> [What you should do]:
Type the entries out again exactly as they read, but leave every picture behind.

[Given entries Boundary: Start]

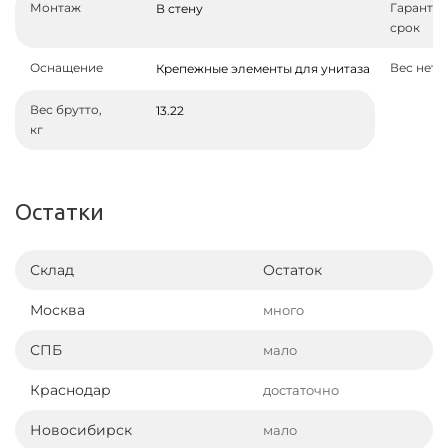
Монтаж
Гаранти
В стену
срок
Оснащение
Вес нетто
Крепежные элементы для унитаза
Вес брутто,
13.22
кг
Остатки
Склад
Остаток
Москва
много
СПБ
мало
Краснодар
достаточно
Новосибирск
мало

[Given entries Boundary: End]

> [Answer below]:
Монтаж
Гаранти
В стену
срок
Оснащение
Вес нетто
Крепежные элементы для унитаза
Вес брутто,
13.22
кг
Остатки
Склад
Остаток
Москва
много
СПБ
мало
Краснодар
достаточно
Новосибирск
мало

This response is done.